Permeabilization of SMC for the introduction of C3 exoenzyme and ROCK-II and PKC.
SMC were permeabilized by the method previously used in our laboratory with a few modifications (8). Briefly, SMC were suspended in KPS following 24-h culture as described earlier followed by the centrifugation. KPS was then replaced with cytosolic buffer (20 mM NaCl, 100 mM KCl, 5 mM MgSO4, 0.96 mM NaH2PO4, 25 mM NaHCO3, 1 mM EGTA, 0.48 mM CaCl2, and 1% BSA) containing saponin (75 μg/ml) for 3 min. At the end of incubation, saponin-containing cytosolic buffer was replaced with fresh cytosolic buffer with omission of saponin. The procedure was repeated twice to remove the saponin completely. C3 exoenzyme (1 to 10 μg/ml) was then added to the SMC for 30 min. Control SMC received similar treatments except for the omission of C3 exoenzyme. In some SMC, active ROCK-II (3 to 30 nM) or active PKC (30 nM) was added for 10 min. SMC lengths were measured as described earlier.

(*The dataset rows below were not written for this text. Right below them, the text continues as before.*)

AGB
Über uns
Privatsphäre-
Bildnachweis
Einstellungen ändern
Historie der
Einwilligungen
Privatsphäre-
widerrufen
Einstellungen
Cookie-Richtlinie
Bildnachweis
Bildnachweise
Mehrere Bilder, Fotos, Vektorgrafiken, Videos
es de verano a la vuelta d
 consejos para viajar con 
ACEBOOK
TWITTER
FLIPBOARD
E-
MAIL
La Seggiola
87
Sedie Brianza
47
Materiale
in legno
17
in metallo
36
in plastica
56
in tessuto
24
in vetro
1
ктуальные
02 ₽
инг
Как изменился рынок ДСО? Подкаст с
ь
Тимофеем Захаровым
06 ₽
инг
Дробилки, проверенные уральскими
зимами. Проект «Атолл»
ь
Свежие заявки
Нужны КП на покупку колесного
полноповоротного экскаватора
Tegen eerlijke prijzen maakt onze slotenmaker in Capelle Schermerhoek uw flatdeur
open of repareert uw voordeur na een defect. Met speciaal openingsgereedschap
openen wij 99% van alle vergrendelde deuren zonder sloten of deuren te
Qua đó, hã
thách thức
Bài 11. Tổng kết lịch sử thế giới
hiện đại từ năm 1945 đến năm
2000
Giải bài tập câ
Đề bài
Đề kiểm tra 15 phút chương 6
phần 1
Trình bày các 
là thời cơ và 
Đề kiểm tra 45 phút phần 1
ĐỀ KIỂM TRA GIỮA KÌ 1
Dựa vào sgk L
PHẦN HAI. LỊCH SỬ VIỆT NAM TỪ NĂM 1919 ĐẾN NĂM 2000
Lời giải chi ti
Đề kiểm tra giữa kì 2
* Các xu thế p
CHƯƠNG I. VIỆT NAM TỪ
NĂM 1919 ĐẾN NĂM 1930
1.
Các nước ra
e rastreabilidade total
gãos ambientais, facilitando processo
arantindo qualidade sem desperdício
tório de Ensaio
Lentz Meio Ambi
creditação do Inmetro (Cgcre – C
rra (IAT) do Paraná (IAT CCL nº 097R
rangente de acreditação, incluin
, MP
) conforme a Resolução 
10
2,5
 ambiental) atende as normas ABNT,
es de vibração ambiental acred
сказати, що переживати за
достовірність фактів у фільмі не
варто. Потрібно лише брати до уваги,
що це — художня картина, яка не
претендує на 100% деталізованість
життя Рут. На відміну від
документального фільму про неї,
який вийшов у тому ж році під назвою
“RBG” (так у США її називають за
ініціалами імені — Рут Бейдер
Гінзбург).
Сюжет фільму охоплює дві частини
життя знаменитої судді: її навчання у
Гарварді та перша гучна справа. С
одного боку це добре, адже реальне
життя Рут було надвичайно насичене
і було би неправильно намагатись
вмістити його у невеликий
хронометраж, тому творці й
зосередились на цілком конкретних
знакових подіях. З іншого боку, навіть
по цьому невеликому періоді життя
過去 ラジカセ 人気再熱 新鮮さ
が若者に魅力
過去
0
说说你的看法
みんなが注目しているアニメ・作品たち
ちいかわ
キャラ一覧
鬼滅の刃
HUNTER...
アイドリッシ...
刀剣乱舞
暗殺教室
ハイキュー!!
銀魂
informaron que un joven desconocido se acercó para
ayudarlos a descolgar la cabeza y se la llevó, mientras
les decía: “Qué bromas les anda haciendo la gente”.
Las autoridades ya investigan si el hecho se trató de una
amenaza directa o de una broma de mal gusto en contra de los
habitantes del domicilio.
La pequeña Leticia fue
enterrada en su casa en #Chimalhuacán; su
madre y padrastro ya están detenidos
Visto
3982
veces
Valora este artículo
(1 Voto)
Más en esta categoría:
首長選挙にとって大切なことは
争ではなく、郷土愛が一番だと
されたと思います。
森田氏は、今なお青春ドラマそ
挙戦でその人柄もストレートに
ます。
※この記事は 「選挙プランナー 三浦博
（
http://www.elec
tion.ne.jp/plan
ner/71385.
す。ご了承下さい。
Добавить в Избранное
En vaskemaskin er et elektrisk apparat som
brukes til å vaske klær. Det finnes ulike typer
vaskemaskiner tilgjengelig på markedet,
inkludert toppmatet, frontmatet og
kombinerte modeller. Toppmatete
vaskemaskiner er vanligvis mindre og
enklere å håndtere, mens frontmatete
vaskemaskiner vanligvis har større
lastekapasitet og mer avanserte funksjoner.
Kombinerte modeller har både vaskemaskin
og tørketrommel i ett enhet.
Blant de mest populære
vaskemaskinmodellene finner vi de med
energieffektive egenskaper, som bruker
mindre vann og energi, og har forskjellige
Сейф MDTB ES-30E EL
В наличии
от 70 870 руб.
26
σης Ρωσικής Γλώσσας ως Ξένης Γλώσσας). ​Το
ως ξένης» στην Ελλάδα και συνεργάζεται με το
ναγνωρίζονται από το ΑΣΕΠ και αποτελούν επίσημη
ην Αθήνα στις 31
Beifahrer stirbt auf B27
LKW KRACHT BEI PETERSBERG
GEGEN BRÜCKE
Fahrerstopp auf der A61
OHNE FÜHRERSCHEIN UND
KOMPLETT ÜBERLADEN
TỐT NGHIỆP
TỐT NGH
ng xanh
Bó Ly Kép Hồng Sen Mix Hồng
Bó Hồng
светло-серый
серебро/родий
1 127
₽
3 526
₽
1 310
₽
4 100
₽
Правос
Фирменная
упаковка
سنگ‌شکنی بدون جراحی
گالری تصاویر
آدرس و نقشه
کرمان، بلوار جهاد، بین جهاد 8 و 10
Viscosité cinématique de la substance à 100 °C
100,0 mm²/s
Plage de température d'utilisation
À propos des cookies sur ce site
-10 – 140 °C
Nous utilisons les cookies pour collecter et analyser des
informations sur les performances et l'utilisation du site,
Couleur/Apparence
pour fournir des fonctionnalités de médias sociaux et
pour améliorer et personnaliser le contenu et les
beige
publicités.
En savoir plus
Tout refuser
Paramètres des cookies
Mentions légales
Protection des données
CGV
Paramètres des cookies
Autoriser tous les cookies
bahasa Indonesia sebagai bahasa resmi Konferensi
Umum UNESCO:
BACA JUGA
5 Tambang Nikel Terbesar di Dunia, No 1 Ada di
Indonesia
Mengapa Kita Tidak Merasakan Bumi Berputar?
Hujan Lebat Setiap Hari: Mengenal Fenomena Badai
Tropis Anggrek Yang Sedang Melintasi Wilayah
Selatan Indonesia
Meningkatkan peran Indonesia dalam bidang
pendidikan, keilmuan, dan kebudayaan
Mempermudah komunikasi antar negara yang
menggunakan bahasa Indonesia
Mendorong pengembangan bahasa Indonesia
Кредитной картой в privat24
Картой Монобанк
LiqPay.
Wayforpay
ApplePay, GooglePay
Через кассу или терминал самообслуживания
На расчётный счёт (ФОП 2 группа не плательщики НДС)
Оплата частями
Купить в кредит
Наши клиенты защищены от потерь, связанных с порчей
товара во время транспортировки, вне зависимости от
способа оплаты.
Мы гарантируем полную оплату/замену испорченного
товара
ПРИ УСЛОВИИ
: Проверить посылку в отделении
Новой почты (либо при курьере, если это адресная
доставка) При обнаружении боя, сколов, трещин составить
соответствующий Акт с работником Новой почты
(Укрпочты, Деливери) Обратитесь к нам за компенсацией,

Assay for GTP-bound active RhoA.
IAS, RSM, and ASM SMC in the basal state and following C3 exoenzyme (1, 5, or 10 μg/ml) treatments were assayed for GTP-bound RhoA. GTP-bound RhoA was assayed by using Rhotekin (Rho binding domain). The GST-tagged fusion protein corresponding to residues 7–89 of mouse Rhotekin bound to glutathione-agarose (Upstate, Lake Placid, NY) was used to measure selectively active GTP-bound RhoA (22). SMC were lysed in ice-cold lysis buffer (composed of 25 mM HEPES, pH 7.5, 150 mM NaCl, 1% Triton X-100, 10 mM MgCl2, 1 mM EDTA, and 2% glycerol) on ice. SMC lysates (100 μg of protein) were incubated with glutathione-agarose slurry of Rhotekin at 4°C for 45 min. The beads were washed three times with the washing buffer (composed of 50 mM Tris·HCl, pH 7.2; 150 mM NaCl; 10 mM MgCl2; 0.1 mM PMSF, and 1% Triton X-100). GTP-bound RhoA was solubilized in Laemmli sample buffer (LSB; with final concentrations 62.5 mM Tris, 1% SDS, 15% glycerol, and 0.005% bromophenol blue, and 2% β-mercaptoethanol) and analyzed by 15% SDS-PAGE followed by Western blot analysis and chemiluminescence.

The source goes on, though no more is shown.